MATERIAL TO PROCESS ->
= = = =

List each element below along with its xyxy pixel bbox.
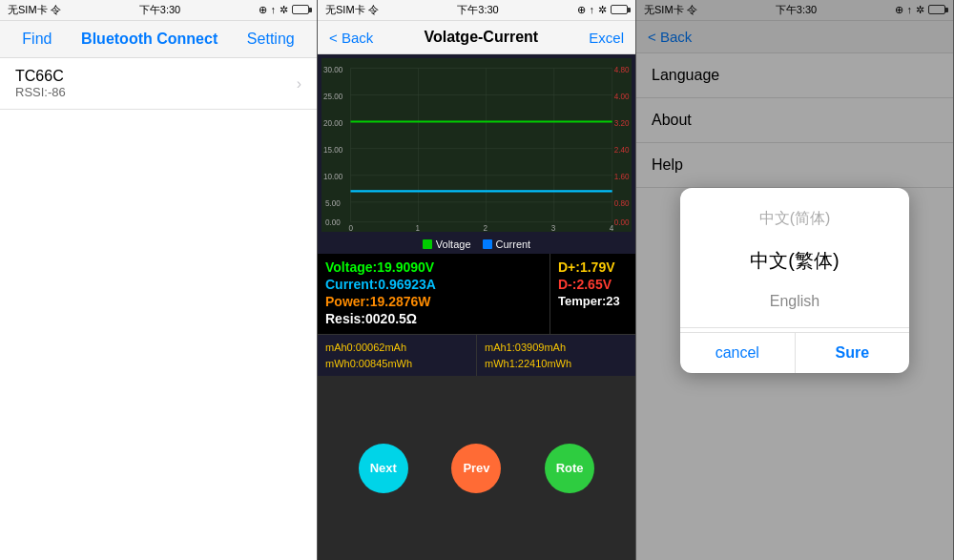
mah1-label: mAh1:03909mAh (485, 340, 628, 356)
svg-text:20.00: 20.00 (323, 119, 343, 128)
battery-icon-2 (611, 5, 628, 16)
status-left-2: 无SIM卡 令 (325, 3, 379, 17)
metric-current: Current:0.96923A (325, 277, 542, 292)
dialog-options: 中文(简体) 中文(繁体) English (680, 188, 909, 323)
device-rssi: RSSI:-86 (15, 85, 66, 99)
status-bar-1: 无SIM卡 令 下午3:30 ⊕ ↑ ✲ (0, 0, 317, 21)
svg-text:4.80: 4.80 (614, 65, 630, 73)
status-right-2: ⊕ ↑ ✲ (577, 4, 628, 16)
voltage-current-chart: 30.00 25.00 20.00 15.00 10.00 5.00 0.00 … (321, 58, 632, 232)
dialog-option-simplified[interactable]: 中文(简体) (680, 199, 909, 239)
metric-dplus: D+:1.79V (558, 259, 628, 275)
svg-text:4.00: 4.00 (614, 93, 630, 101)
panel2-title: Volatge-Current (424, 29, 538, 46)
nav-bluetooth-connect[interactable]: Bluetooth Connect (81, 31, 218, 48)
dialog-option-traditional[interactable]: 中文(繁体) (680, 239, 909, 283)
svg-text:15.00: 15.00 (323, 146, 343, 155)
metrics-right: D+:1.79V D-:2.65V Temper:23 (550, 254, 635, 334)
svg-text:3: 3 (551, 224, 556, 232)
panel-voltage-current: 无SIM卡 令 下午3:30 ⊕ ↑ ✲ < Back Volatge-Curr… (318, 0, 636, 560)
panel1-nav: Find Bluetooth Connect Setting (0, 21, 317, 58)
mwh1-label: mWh1:22410mWh (485, 356, 628, 372)
svg-text:30.00: 30.00 (323, 65, 343, 73)
bluetooth-icon-1: ✲ (280, 4, 288, 16)
battery-icon-1 (292, 5, 309, 16)
svg-rect-0 (321, 58, 632, 232)
nav-setting[interactable]: Setting (247, 31, 295, 48)
dialog-option-english[interactable]: English (680, 283, 909, 320)
language-dialog: 中文(简体) 中文(繁体) English cancel Sure (680, 188, 909, 373)
legend-voltage: Voltage (423, 239, 471, 250)
next-button[interactable]: Next (359, 444, 408, 493)
metric-dminus: D-:2.65V (558, 277, 628, 292)
chart-area: 30.00 25.00 20.00 15.00 10.00 5.00 0.00 … (318, 54, 635, 236)
svg-text:10.00: 10.00 (323, 173, 343, 181)
device-info: TC66C RSSI:-86 (15, 68, 66, 99)
dialog-cancel-button[interactable]: cancel (680, 333, 795, 373)
svg-text:2.40: 2.40 (614, 146, 630, 155)
panel2-nav: < Back Volatge-Current Excel (318, 21, 635, 54)
mah-cell-0: mAh0:00062mAh mWh0:00845mWh (318, 335, 477, 376)
svg-text:4: 4 (610, 224, 614, 232)
status-center-1: 下午3:30 (139, 3, 180, 17)
mah-cell-1: mAh1:03909mAh mWh1:22410mWh (477, 335, 635, 376)
metric-power: Power:19.2876W (325, 294, 542, 309)
device-row[interactable]: TC66C RSSI:-86 › (0, 58, 317, 110)
svg-text:0: 0 (348, 224, 353, 232)
status-right-1: ⊕ ↑ ✲ (259, 4, 309, 16)
dialog-buttons: cancel Sure (680, 332, 909, 373)
status-bar-2: 无SIM卡 令 下午3:30 ⊕ ↑ ✲ (318, 0, 635, 21)
back-button-2[interactable]: < Back (329, 30, 373, 46)
panel-settings: 无SIM卡 令 下午3:30 ⊕ ↑ ✲ < Back Language Abo… (636, 0, 954, 560)
dialog-sure-button[interactable]: Sure (795, 333, 910, 373)
svg-text:5.00: 5.00 (325, 199, 341, 208)
svg-text:0.00: 0.00 (614, 218, 630, 227)
metrics-left: Voltage:19.9090V Current:0.96923A Power:… (318, 254, 550, 334)
chart-legend: Voltage Current (318, 236, 635, 254)
svg-text:25.00: 25.00 (323, 93, 343, 101)
svg-text:2: 2 (484, 224, 488, 232)
nav-find[interactable]: Find (22, 31, 52, 48)
dialog-divider (680, 327, 909, 328)
panel-find: 无SIM卡 令 下午3:30 ⊕ ↑ ✲ Find Bluetooth Conn… (0, 0, 318, 560)
metrics-grid: Voltage:19.9090V Current:0.96923A Power:… (318, 254, 635, 334)
device-name: TC66C (15, 68, 66, 85)
device-list: TC66C RSSI:-86 › (0, 58, 317, 560)
svg-text:0.00: 0.00 (325, 218, 341, 227)
svg-text:3.20: 3.20 (614, 119, 630, 128)
current-legend-dot (483, 239, 492, 249)
svg-text:1: 1 (416, 224, 421, 232)
excel-button[interactable]: Excel (589, 30, 624, 46)
metric-voltage: Voltage:19.9090V (325, 259, 542, 275)
bluetooth-icon-2: ✲ (598, 4, 607, 16)
mah-grid: mAh0:00062mAh mWh0:00845mWh mAh1:03909mA… (318, 334, 635, 376)
rote-button[interactable]: Rote (545, 444, 594, 493)
metric-resis: Resis:0020.5Ω (325, 311, 542, 326)
legend-current: Current (483, 239, 531, 250)
voltage-legend-dot (423, 239, 432, 249)
dialog-overlay: 中文(简体) 中文(繁体) English cancel Sure (636, 0, 953, 560)
svg-text:0.80: 0.80 (614, 199, 630, 208)
svg-text:1.60: 1.60 (614, 173, 630, 181)
action-buttons: Next Prev Rote (318, 376, 635, 560)
prev-button[interactable]: Prev (451, 444, 501, 493)
metric-temper: Temper:23 (558, 294, 628, 308)
mwh0-label: mWh0:00845mWh (325, 356, 468, 372)
chevron-icon: › (297, 75, 301, 93)
status-center-2: 下午3:30 (457, 3, 498, 17)
mah0-label: mAh0:00062mAh (325, 340, 468, 356)
status-left-1: 无SIM卡 令 (8, 3, 61, 17)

= = = =

TASK TO CARRY OUT ->
The answer must be an exact copy of the records, with no pictures in it.

RESPONSE BOX ->
List each element below along with its xyxy pixel bbox.
mah1-label: mAh1:03909mAh (485, 340, 628, 356)
svg-text:20.00: 20.00 (323, 119, 343, 128)
battery-icon-2 (611, 5, 628, 16)
status-left-2: 无SIM卡 令 (325, 3, 379, 17)
metric-current: Current:0.96923A (325, 277, 542, 292)
dialog-options: 中文(简体) 中文(繁体) English (680, 188, 909, 323)
device-rssi: RSSI:-86 (15, 85, 66, 99)
status-bar-1: 无SIM卡 令 下午3:30 ⊕ ↑ ✲ (0, 0, 317, 21)
svg-text:4.80: 4.80 (614, 65, 630, 73)
status-right-2: ⊕ ↑ ✲ (577, 4, 628, 16)
voltage-current-chart: 30.00 25.00 20.00 15.00 10.00 5.00 0.00 … (321, 58, 632, 232)
dialog-option-simplified[interactable]: 中文(简体) (680, 199, 909, 239)
metric-dplus: D+:1.79V (558, 259, 628, 275)
svg-text:4.00: 4.00 (614, 93, 630, 101)
panel2-title: Volatge-Current (424, 29, 538, 46)
nav-bluetooth-connect[interactable]: Bluetooth Connect (81, 31, 218, 48)
dialog-option-traditional[interactable]: 中文(繁体) (680, 239, 909, 283)
svg-text:15.00: 15.00 (323, 146, 343, 155)
metrics-right: D+:1.79V D-:2.65V Temper:23 (550, 254, 635, 334)
svg-text:3: 3 (551, 224, 556, 232)
panel-voltage-current: 无SIM卡 令 下午3:30 ⊕ ↑ ✲ < Back Volatge-Curr… (318, 0, 636, 560)
panel1-nav: Find Bluetooth Connect Setting (0, 21, 317, 58)
mwh1-label: mWh1:22410mWh (485, 356, 628, 372)
svg-text:30.00: 30.00 (323, 65, 343, 73)
bluetooth-icon-1: ✲ (280, 4, 288, 16)
battery-icon-1 (292, 5, 309, 16)
svg-rect-0 (321, 58, 632, 232)
nav-setting[interactable]: Setting (247, 31, 295, 48)
dialog-option-english[interactable]: English (680, 283, 909, 320)
language-dialog: 中文(简体) 中文(繁体) English cancel Sure (680, 188, 909, 373)
legend-voltage: Voltage (423, 239, 471, 250)
next-button[interactable]: Next (359, 444, 408, 493)
metric-dminus: D-:2.65V (558, 277, 628, 292)
chart-area: 30.00 25.00 20.00 15.00 10.00 5.00 0.00 … (318, 54, 635, 236)
svg-text:10.00: 10.00 (323, 173, 343, 181)
device-info: TC66C RSSI:-86 (15, 68, 66, 99)
dialog-cancel-button[interactable]: cancel (680, 333, 795, 373)
svg-text:2.40: 2.40 (614, 146, 630, 155)
panel2-nav: < Back Volatge-Current Excel (318, 21, 635, 54)
mah-cell-0: mAh0:00062mAh mWh0:00845mWh (318, 335, 477, 376)
svg-text:4: 4 (610, 224, 614, 232)
status-center-1: 下午3:30 (139, 3, 180, 17)
mah-cell-1: mAh1:03909mAh mWh1:22410mWh (477, 335, 635, 376)
metric-power: Power:19.2876W (325, 294, 542, 309)
device-row[interactable]: TC66C RSSI:-86 › (0, 58, 317, 110)
svg-text:0: 0 (348, 224, 353, 232)
status-right-1: ⊕ ↑ ✲ (259, 4, 309, 16)
dialog-buttons: cancel Sure (680, 332, 909, 373)
status-bar-2: 无SIM卡 令 下午3:30 ⊕ ↑ ✲ (318, 0, 635, 21)
back-button-2[interactable]: < Back (329, 30, 373, 46)
panel-settings: 无SIM卡 令 下午3:30 ⊕ ↑ ✲ < Back Language Abo… (636, 0, 954, 560)
dialog-sure-button[interactable]: Sure (795, 333, 910, 373)
svg-text:5.00: 5.00 (325, 199, 341, 208)
svg-text:0.00: 0.00 (614, 218, 630, 227)
metrics-left: Voltage:19.9090V Current:0.96923A Power:… (318, 254, 550, 334)
chart-legend: Voltage Current (318, 236, 635, 254)
svg-text:25.00: 25.00 (323, 93, 343, 101)
svg-text:2: 2 (484, 224, 488, 232)
nav-find[interactable]: Find (22, 31, 52, 48)
dialog-divider (680, 327, 909, 328)
panel-find: 无SIM卡 令 下午3:30 ⊕ ↑ ✲ Find Bluetooth Conn… (0, 0, 318, 560)
metrics-grid: Voltage:19.9090V Current:0.96923A Power:… (318, 254, 635, 334)
device-name: TC66C (15, 68, 66, 85)
device-list: TC66C RSSI:-86 › (0, 58, 317, 560)
svg-text:0.00: 0.00 (325, 218, 341, 227)
svg-text:3.20: 3.20 (614, 119, 630, 128)
current-legend-dot (483, 239, 492, 249)
svg-text:1: 1 (416, 224, 421, 232)
excel-button[interactable]: Excel (589, 30, 624, 46)
metric-voltage: Voltage:19.9090V (325, 259, 542, 275)
bluetooth-icon-2: ✲ (598, 4, 607, 16)
mah-grid: mAh0:00062mAh mWh0:00845mWh mAh1:03909mA… (318, 334, 635, 376)
rote-button[interactable]: Rote (545, 444, 594, 493)
metric-resis: Resis:0020.5Ω (325, 311, 542, 326)
legend-current: Current (483, 239, 531, 250)
voltage-legend-dot (423, 239, 432, 249)
dialog-overlay: 中文(简体) 中文(繁体) English cancel Sure (636, 0, 953, 560)
svg-text:0.80: 0.80 (614, 199, 630, 208)
svg-text:1.60: 1.60 (614, 173, 630, 181)
action-buttons: Next Prev Rote (318, 376, 635, 560)
prev-button[interactable]: Prev (451, 444, 501, 493)
metric-temper: Temper:23 (558, 294, 628, 308)
mwh0-label: mWh0:00845mWh (325, 356, 468, 372)
chevron-icon: › (297, 75, 301, 93)
status-center-2: 下午3:30 (457, 3, 498, 17)
mah0-label: mAh0:00062mAh (325, 340, 468, 356)
status-left-1: 无SIM卡 令 (8, 3, 61, 17)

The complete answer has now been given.